YOUR ASSIGNMENT: Check every line of the entries below for "safe", and copy the lines that have it.

****************

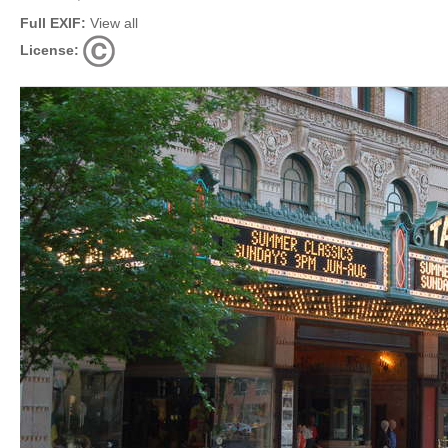
Full EXIF:
View all
License:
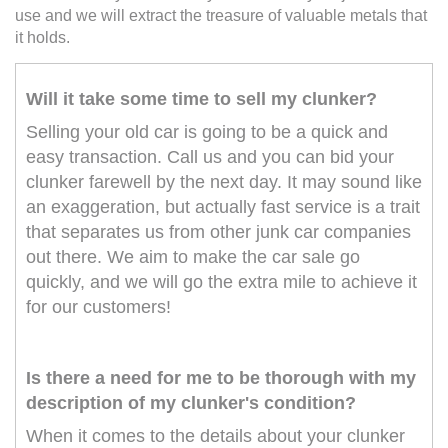
use and we will extract the treasure of valuable metals that
it holds.
Will it take some time to sell my clunker?
Selling your old car is going to be a quick and
easy transaction. Call us and you can bid your
clunker farewell by the next day. It may sound like
an exaggeration, but actually fast service is a trait
that separates us from other junk car companies
out there. We aim to make the car sale go
quickly, and we will go the extra mile to achieve it
for our customers!
Is there a need for me to be thorough with my
description of my clunker's condition?
When it comes to the details about your clunker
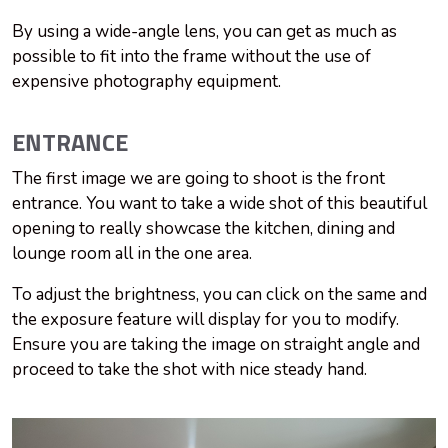
By using a wide-angle lens, you can get as much as
possible to fit into the frame without the use of
expensive photography equipment.
ENTRANCE
The first image we are going to shoot is the front
entrance. You want to take a wide shot of this beautiful
opening to really showcase the kitchen, dining and
lounge room all in the one area.
To adjust the brightness, you can click on the same and
the exposure feature will display for you to modify.
Ensure you are taking the image on straight angle and
proceed to take the shot with nice steady hand.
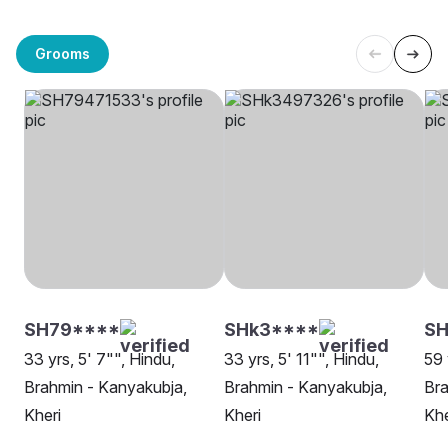
Grooms
SH79****
SHk3****
SH
33 yrs, 5' 7"", Hindu,
33 yrs, 5' 11"", Hindu,
59 
Brahmin - Kanyakubja,
Brahmin - Kanyakubja,
Bra
Kheri
Kheri
Khe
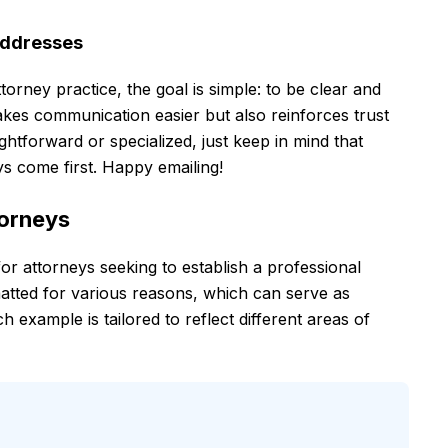
Addresses
orney practice, the goal is simple: to be clear and
akes communication easier but also reinforces trust
ghtforward or specialized, just keep in mind that
ys come first. Happy emailing!
torneys
 for attorneys seeking to establish a professional
atted for various reasons, which can serve as
 example is tailored to reflect different areas of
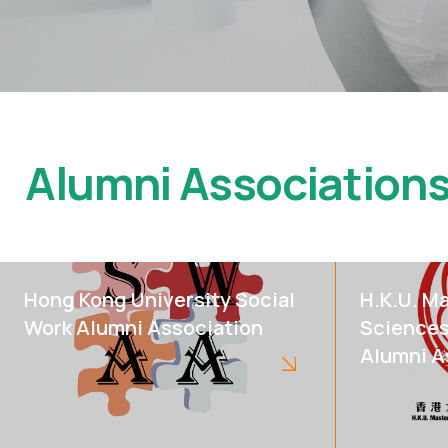
Alumni Association
Hong Kong University Social
H.K.U. Ma
Work Alumni Association
Sciences
Alumni A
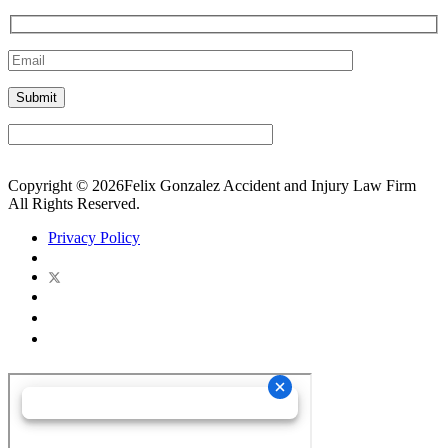
Copyright © 2026Felix Gonzalez Accident and Injury Law Firm
All Rights Reserved.
Privacy Policy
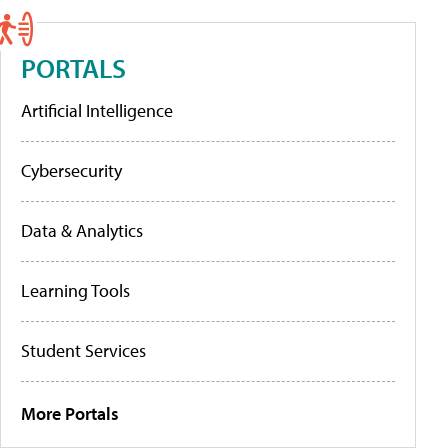
PORTALS
Artificial Intelligence
Cybersecurity
Data & Analytics
Learning Tools
Student Services
More Portals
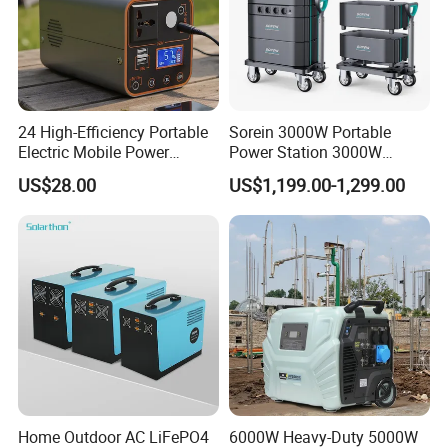
24 High-Efficiency Portable
Sorein 3000W Portable
Electric Mobile Power
Power Station 3000W
Station for Backpacking
LiFePO4 Battery Solar
US$28.00
US$1,199.00-1,299.00
Generator
Company Profile
Home Outdoor AC LiFePO4
6000W Heavy-Duty 5000W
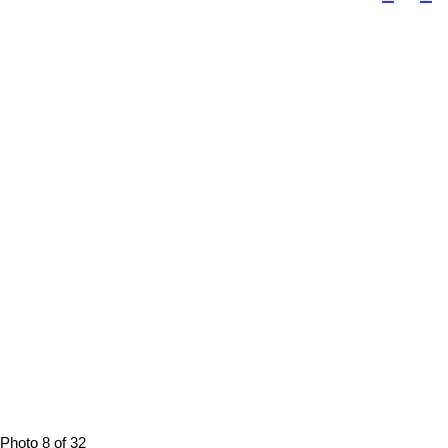
Photo 8 of 32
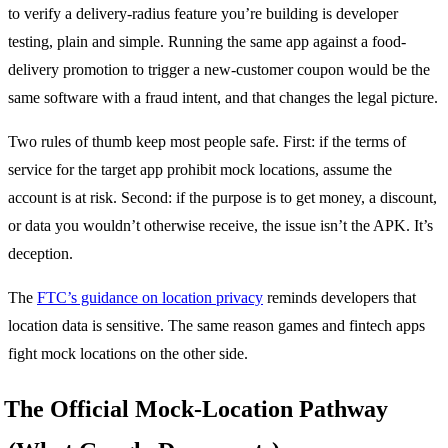
to verify a delivery-radius feature you’re building is developer
testing, plain and simple. Running the same app against a food-
delivery promotion to trigger a new-customer coupon would be the
same software with a fraud intent, and that changes the legal picture.
Two rules of thumb keep most people safe. First: if the terms of
service for the target app prohibit mock locations, assume the
account is at risk. Second: if the purpose is to get money, a discount,
or data you wouldn’t otherwise receive, the issue isn’t the APK. It’s
deception.
The
FTC’s guidance on location privacy
reminds developers that
location data is sensitive. The same reason games and fintech apps
fight mock locations on the other side.
The Official Mock-Location Pathway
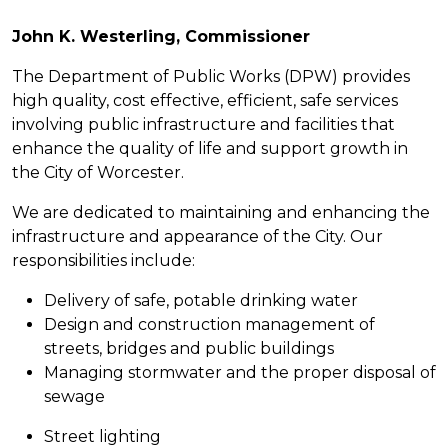
John K. Westerling, Commissioner
The Department of Public Works (DPW) provides
high quality, cost effective, efficient, safe services
involving public infrastructure and facilities that
enhance the quality of life and support growth in
the City of Worcester.
We are dedicated to maintaining and enhancing the
infrastructure and appearance of the City. Our
responsibilities include:
Delivery of safe, potable drinking water
Design and construction management of
streets, bridges and public buildings
Managing stormwater and the proper disposal of
sewage
Street lighting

****************

COMPLETED EXERCISE:
Two rules of thumb keep most people safe. First: if the terms of
high quality, cost effective, efficient, safe services
Delivery of safe, potable drinking water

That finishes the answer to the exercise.